Heading South Again

Heading back to the Keys for our winter visit we stopped in St. Augustine for a break before driving the final leg of the trip. We are at a small beachfront hotel with a balcony overlooking Vilano beach. The sunrise was a thing of beauty and now I'm watching a sailboat hoist its main and run with the wind. Eyes closed, I feel the deck tilt starboard, hear only the wind as it blows through the rigging and feel the sun on my face. A sail can almost always cure what ails you.




After a genuine home cooked breakfast, we walked the beach, watching the tide go out. The word is pompano are running; ever optimistic fisher persons were busy setting up their beach rods. One can only wonder if the pompano got the same word.


When I booked two days in St. Augustine it was with the goal of seeing some of the historic sites but the press of people and cars was too much. This tree-lined street near the Ponce de Leon park was the nicest thing I saw.




On the subject of Ponce de Leon, the fact is he never came near St. Augustine, despite all the claims to the contrary. A summary of his activities vis a vis Florida follows:

"Contrary to what our school books taught us, Ponce did not discover Florida. Florida probably was first sighted by Portuguese navigators, or perhaps by the Cabots sailing from England. Either way, it started appearing on maps as early as 1500. By 1510, its distinctive peninsular shape had emerged clearly on maps in Europe. By 1513, when Ponce de Leon first arrived, so many Europeans had visited Florida that some Indians greeted him in Spanish.

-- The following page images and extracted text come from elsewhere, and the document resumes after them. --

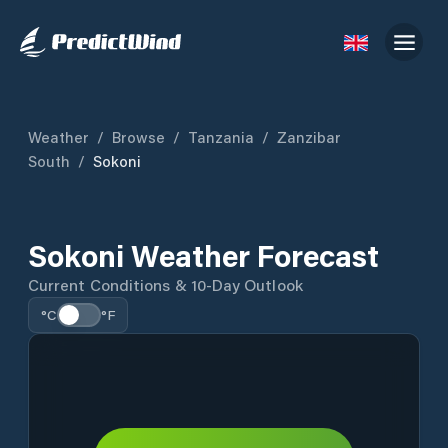
Weather
/
Browse
/
Tanzania
/
Zanzibar
South
/
Sokoni
Sokoni Weather Forecast
Current Conditions & 10-Day Outlook
°C
°F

Ponce never went anywhere near St. Augustine, the city where he is said to have discovered the Fountain of Youth. He was not an old man. That tale was concocted by Washington Irving more than 300 years later. Ponce was after gold, but Florida had none to be found. He left and might never have returned but for the news that Cortes had found gold in Mexico. In 1521 Ponce - envious, vigorous, avaricious - made the fatal mistake of trying his Florida luck again.

On that second voyage, he achieved one real Florida first, albeit an inglorious one. In a skirmish with native inhabitants, Ponce fired the first shots in what would turn into a 300-year war of ethnic cleansing. More American soldiers would die trying to subdue Florida than in all the Indian battles in the West.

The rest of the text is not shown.